Auswertung der Flugschreiber und Voicerecorder
Schwieriges Puzzle

Die Experten der Bundesstelle für Flugunfalluntersuchung (BFU) in Braunschweig müssen zur Aufklärung des Flugzeugunglücks am Bodensee ein Puzzle zusammensetzen. Ob sich daraus eine Aufklärung im Sinn einer Schuldzuweisung ableiten lässt, sei jedoch offen, sagte BFU-Sprecher Frank Göldner.
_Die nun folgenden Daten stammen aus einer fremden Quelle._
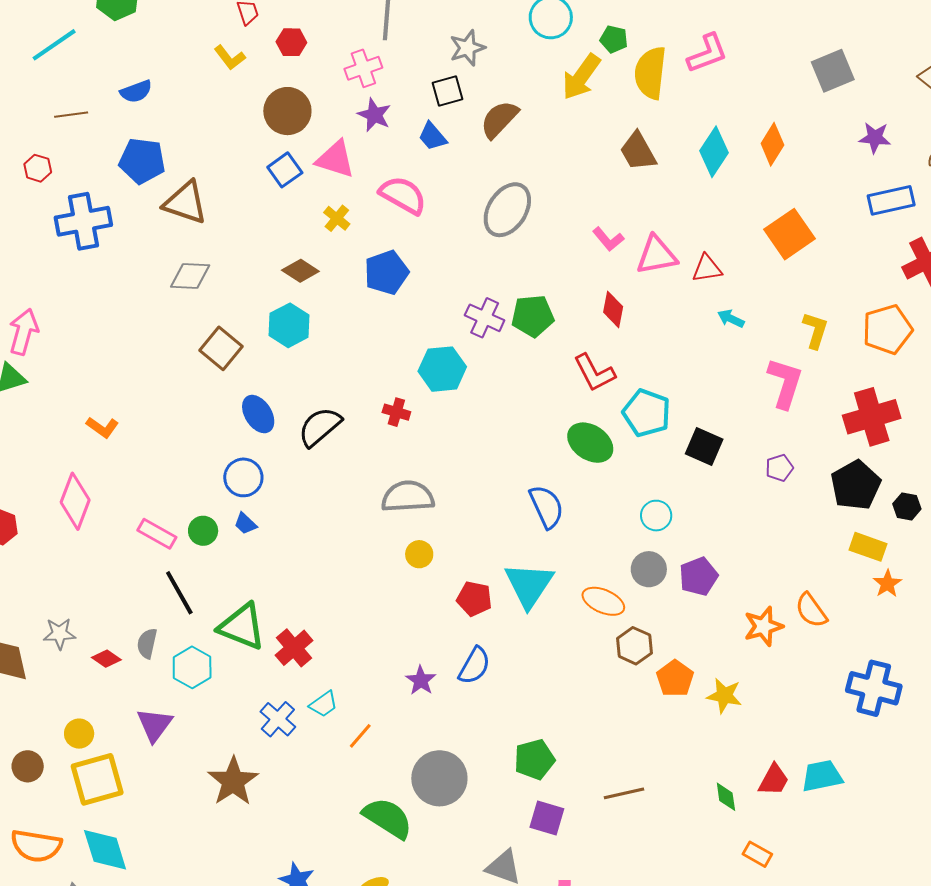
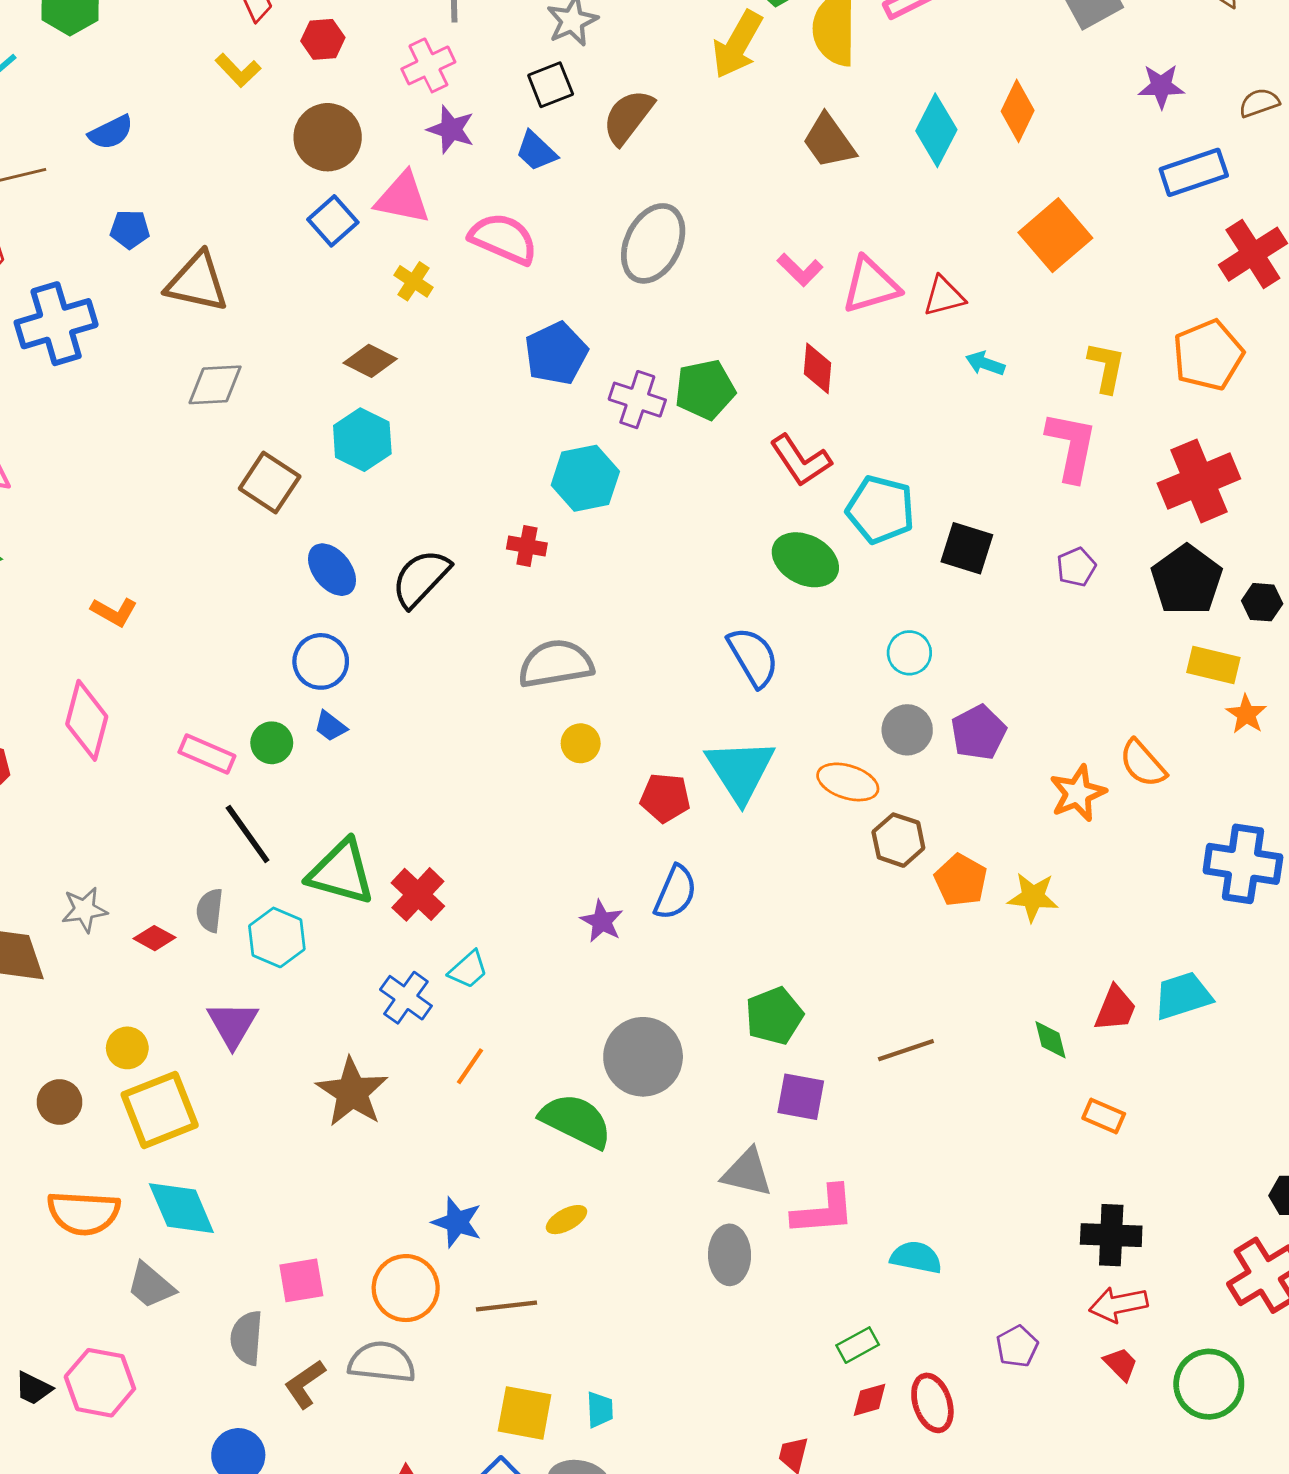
blue pentagon: (142, 161) -> (130, 229), size x0.6
blue pentagon: (386, 273) -> (556, 353), moved
orange line: (360, 736) -> (470, 1066), moved

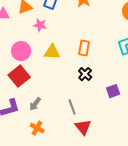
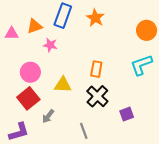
yellow triangle: (52, 52) -> (63, 85), moved
black cross: (85, 74) -> (97, 96), size x1.5
gray arrow: (35, 104) -> (48, 116), moved

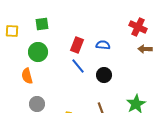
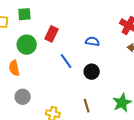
green square: (42, 24) -> (24, 14), moved
red rectangle: (77, 45) -> (51, 34), moved

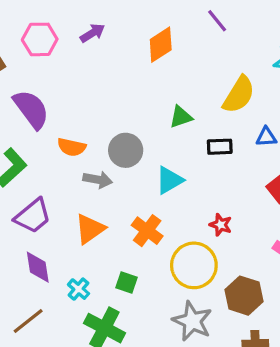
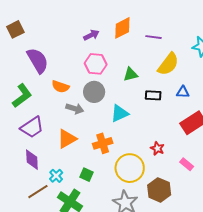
purple line: (217, 21) -> (154, 37), moved, turned -49
purple arrow: (92, 33) -> (91, 35), moved
pink hexagon: (40, 39) -> (96, 64), moved
red star: (221, 225) -> (157, 148), moved
orange cross: (147, 231) -> (103, 143), turned 30
brown line: (28, 321) -> (38, 192), moved

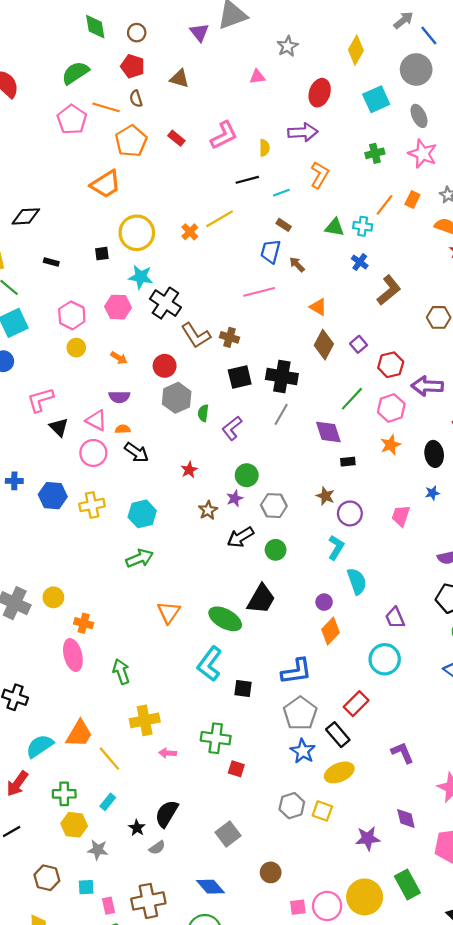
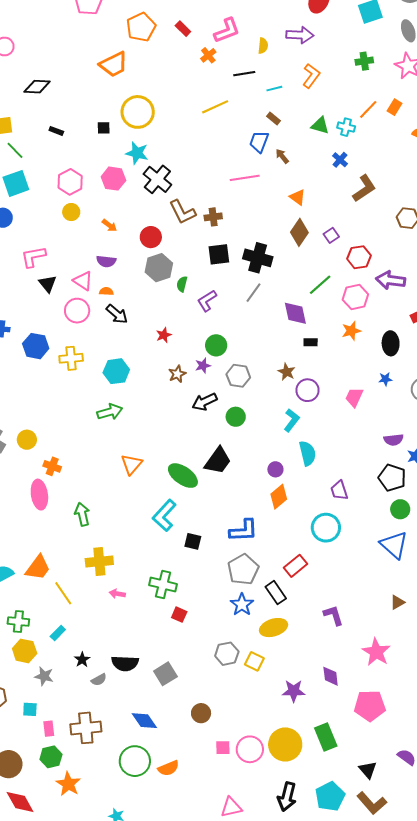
orange cross: (190, 232) -> (208, 55), moved
brown cross: (230, 337) -> (213, 217), turned -30
black semicircle: (167, 814) -> (125, 663), moved, turned -124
dpa BRAUNSCHWEIG. Die Experten der Bundesstelle für Flugunfalluntersuchung (BFU) in Braunschweig müssen zur Aufklärung des Flugzeugunglücks am Bodensee ein Puzzle zusammensetzen. "Im Idealfall können wir den Hergang der Kollision exakt nachstellen", sagte BFU-Sprecher Frank Göldner in einem dpa-Gespräch. Ob sich daraus eine Aufklärung im Sinn einer Schuldzuweisung ableiten lässt, sei jedoch offen und nicht die Aufgabe der BFU. "Die rechtliche Interpretation liegt bei der Justiz", stellte Göldner klar.

Die BFU-Experten arbeiten derzeit an drei Orten. In Zürich wird der Sprechfunkverkehr der Bodenstation abgehört, und die Wracks werden in Friedrichshafen untersucht. "Je nach Zerstörung könnten wir in den Cockpits eventuell Hinweise finden, ob die Warnsysteme überhaupt eingeschaltet waren und ob sie funktionierten", erläuterte Göldner. Sich nähernde Flugzeuge sollen durch das TCAS-Warnsystem den Piloten angezeigt werden. "Sie steuern keine Maschine automatisch, die Entscheidung liegt letztendlich beim Piloten", sagte Göldner.

In Braunschweig konzentrieren sich die Experten auf die Analyse der Magnetbänder aus den Maschinen. "Um die Stimmen im Cockpit hören zu können, müssen mit Hilfe von Software-Programmen zahlreiche Nebengeräusche herausgefiltert werden", erläuterte der Fachmann.

Wesentlich komplizierter sei die Auswertung der Flugschreiber, auf denen Daten wie Höhe und Geschwindigkeit codiert gespeichert sind. "Jeder Hersteller hat ein eigenes System, und das ändert sich auch noch oft je nach Baujahr", sagte Göldner. Zerstörte Flugdaten seien aber nur schwer oder gar nicht rekonstruierbar. Und die auf dem Boden aufgezeichneten Flugdaten seien durch die Drehungen der Radarschirme nicht so exakt wie die der Flugschreiber. "Erst durch das Abgleichen möglichst vieler Daten, Fakten, Spuren und Umstände kommen wir den Ursachen immer näher", sagte Göldner.